Calciatori positivi al Covid nel Genoa, Bassetti: "Può essere la Waterloo dei tamponi"

Torna in auge la questione sulla trasmissività degli asintomatici: "Rischiamo di dare una falsa patente di negatività a soggetti in incubazione e chiudere in casa i debolmente positivi che non trasmettono a nessuno"

Calciatori positivi al Covid nel Genoa, Bassetti: "Può essere la Waterloo dei tamponi"

Si rinnova il dibattito a distanza tra il dottor Matteo Bassetti ed il collega Crisanti, da sempre sostenitore del metodo dei test a tappeto per individuare e isolare i casi di positività al Coronavirus.

Lo spunto da cui nasce la disputa è quanto accaduto ieri al Genoa.

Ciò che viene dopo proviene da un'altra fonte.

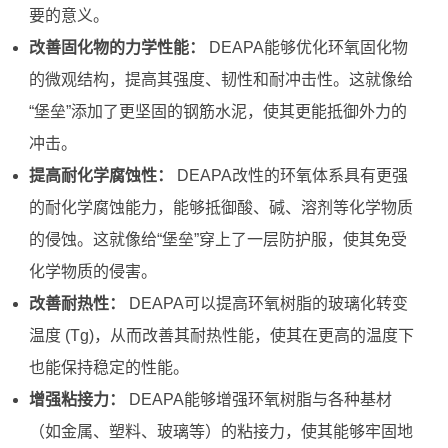
要的意义。
改善固化物的力学性能：
DEAPA能够优化环氧固化物
的微观结构，提高其强度、韧性和耐冲击性。这就像给
“堡垒”添加了更坚固的钢筋水泥，使其更能抵御外力的
冲击。
提高耐化学腐蚀性：
DEAPA改性的环氧体系具有更强
的耐化学腐蚀能力，能够抵御酸、碱、溶剂等化学物质
的侵蚀。这就像给“堡垒”穿上了一层防护服，使其免受
化学物质的侵害。
改善耐热性：
DEAPA可以提高环氧树脂的玻璃化转变
温度 (Tg)，从而改善其耐热性能，使其在更高的温度下
也能保持稳定的性能。
增强粘接力：
DEAPA能够增强环氧树脂与各种基材
（如金属、塑料、玻璃等）的粘接力，使其能够牢固地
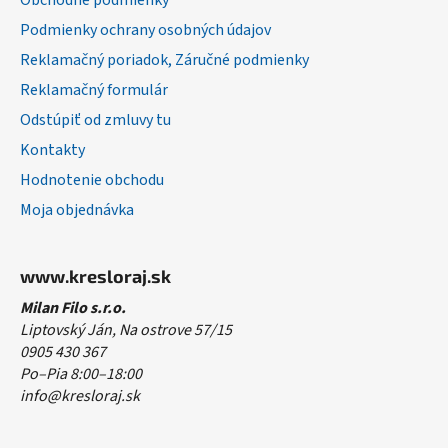
Obchodné podmienky
e
Podmienky ochrany osobných údajov
Reklamačný poriadok, Záručné podmienky
Reklamačný formulár
Odstúpiť od zmluvy tu
Kontakty
Hodnotenie obchodu
Moja objednávka
www.kresloraj.sk
Milan Filo s.r.o.
Liptovský Ján, Na ostrove 57/15
0905 430 367
Po–Pia 8:00–18:00
info@kresloraj.sk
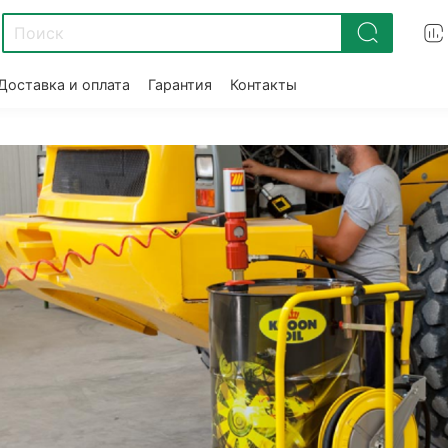
Доставка и оплата
Гарантия
Контакты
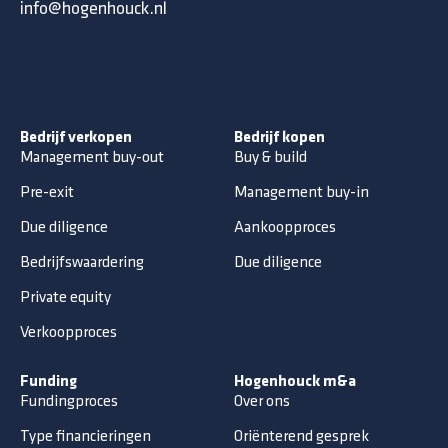
info@hogenhouck.nl
Bedrijf verkopen
Bedrijf kopen
Management buy-out
Buy & build
Pre-exit
Management buy-in
Due diligence
Aankoopproces
Bedrijfswaardering
Due diligence
Private equity
Verkoopproces
Funding
Hogenhouck m&a
Fundingproces
Over ons
Type financieringen
Oriënterend gesprek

Dopo la positività del portiere Perin e del danese Schone nessun altro componente della squadra era risultato positivo. Cosa accaduta invece poco più di 24 ore dopo, con ben altri 12 nuovi casi. "Mentre lo studio di Vo’ Euganeo sembrava una facile vittoria di Pirro, quello che sta accadendo al Genoa Calcio potrebbe rappresentare la 'Waterloo dei tamponi'" scrive Bassetti.

Spiega infatti il direttore della Clinica di Malattie Infettive del San Martino: "Dopo poche ore dall’esito di tamponi negativi per tutta la squadra si è assistito a numerose positività con probabili conseguenze importanti sul futuro del campionato di serie A. I tamponi possono dare, da una parte una falsa patente di negatività e di liberi tutti, e dall’altra produrre un esercito di positivi asintomatici".

Il rischio concreto quindi è quello di "far circolare soggetti negativi al tampone ma in fase di incubazione che trasmettono il virus e chiudere in casa altri con tampone positivo (o debolmente positivo) che non trasmettono a nessuno". Una questione che riporta alla mente la discussione sull'infettività dei soggetti asintomatici tanto dibattuta fin dagli esordi dell'epidemia.

La soluzione in questa nuova fase della pandemia sarebbe quindi, secondo Bassetti, quella di "rimettere al centro la clinica fatta di segni e sintomi, che unita alla virologia, rimane lo strumento migliore per la gestione di questa pandemia. D’altronde abbiamo sempre fatto così nella gestione delle malattie infettive" conclude il medico genovese.